Lawsuits concerning the contamination and development of fungal meningitis have since been filed and consolidated into multi-district litigation in the U.S. District Court for the District of Massachusetts.

How the Outbreak May Have Occurred

Compounding pharmacies like NECC develop specialty drugs for patients requiring customized prescriptions. Smaller lots of a particular medication or substance get developed and then shipped to medical facility. This particular steroid had been created to reduce back pain and was also injected into the ankle, shoulder, or knee.

Government regulators tracing this contaminated shipment back to NECC eventually found black mold (exserohilum rostratum) in the vials, dirty equipment in the facility, and a contaminated “clean” room, and determined the drugs had not been tested before being shipped.

Some patients given the contaminated MPA developed fungal meningitis – a condition that may take one to three weeks to become apparent – or localized infections at the injection site, which could have been in the spinal or paraspinal area, knee, shoulder, or ankle. Other conditions related to fungal meningitis further surfaced, including strokes, osteomyelitis, and an abscess near the injection area.

In general, severe inflammation of the brain and spinal cord’s lining characterizes fungal meningitis. Medical professionals treating a patient give a high dosage of an antifungal medication intravenously, but patients may still experience permanent nerve damage.

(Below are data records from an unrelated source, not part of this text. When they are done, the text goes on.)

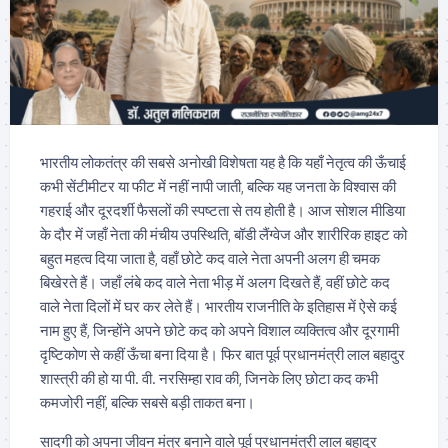
भारतीय लोकतंत्र की सबसे अनोखी विशेषता यह है कि यहाँ नेतृत्व की ऊँचाई
कभी सेंटीमीटर या फीट में नहीं नापी जाती, बल्कि यह जनता के विश्वास की
गहराई और दूरदर्शी फैसलों की स्पष्टता से तय होती है। आज सोशल मीडिया
के दौर में जहाँ नेता की मंचीय उपस्थिति, बॉडी लैंग्वेज और शारीरिक हाइट को
बहुत महत्व दिया जाता है, वहाँ छोटे कद वाले नेता अपनी अलग ही चमक
बिखेरते हैं। जहाँ लंबे कद वाले नेता भीड़ में अलग दिखते हैं, वहीं छोटे कद
वाले नेता दिलों में घर कर लेते हैं। भारतीय राजनीति के इतिहास में ऐसे कई
नाम हुए हैं, जिन्होंने अपने छोटे कद को अपने विशाल व्यक्तित्व और दूरगामी
दृष्टिकोण से कहीं ऊँचा बना दिया है। फिर बात पूर्व प्रधानमंत्री लाल बहादुर
शास्त्री की हो या पी. वी. नरसिम्हा राव की, जिनके लिए छोटा कद कभी
कमजोरी नहीं, बल्कि सबसे बड़ी ताकत बना।
सादगी को अपना जीवन मंत्र बनाने वाले पूर्व प्रधानमंत्री लाल बहादुर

Individuals exposed to this outbreak were given injections after May 21, 2012 and have been said to display a combination of the following symptoms: sensitivity to light, slurred speech, fever, new or worsening headache, stiff neck, numbness or weakness in parts of the body, and redness or swelling near the injection site. This particular form of fungal meningitis is not contagious and was not spread to others who didn’t receive the injections.

Although this particular incident occurred in 2012, NECC had contamination issues dating back to 2006.

Legal Issues

After other medications went under scrutiny, including triamcinolone acetonide and cardioplegic solution, NECC since stopped operation as of October 2012 and filed for bankruptcy not long after. As a result, filing lawsuits against the manufacturer – common for dangerous drugs and product liability cases – has turned into a challenge for lawyers representing clients with fungal meningitis claims.

However, other related companies have since been named defendants in these legal battles: other businesses owned by NECC’s founders and healthcare providers who gave the injections. As of 2013, a judge has frozen $20 million of NECC’s profits.

Patients and family members pursuing such cases often seek compensation for personal injuries, lost future wages, emotional distress, medical expenses, and punitive damages. For the latter of this group, other compounding pharmacies have come under scrutiny, with states increasing oversight and demanding greater responsibility.

This instance turned into one of the largest cases of drug contamination in recent history, with its ramifications leading to several deaths, permanent disability, or lengthy, costly hospital stays. Patients expect medical professionals and drug companies to fully test and sterilize medications before they’re sent out to the public, and those behind such negligent practices need to be held accountable.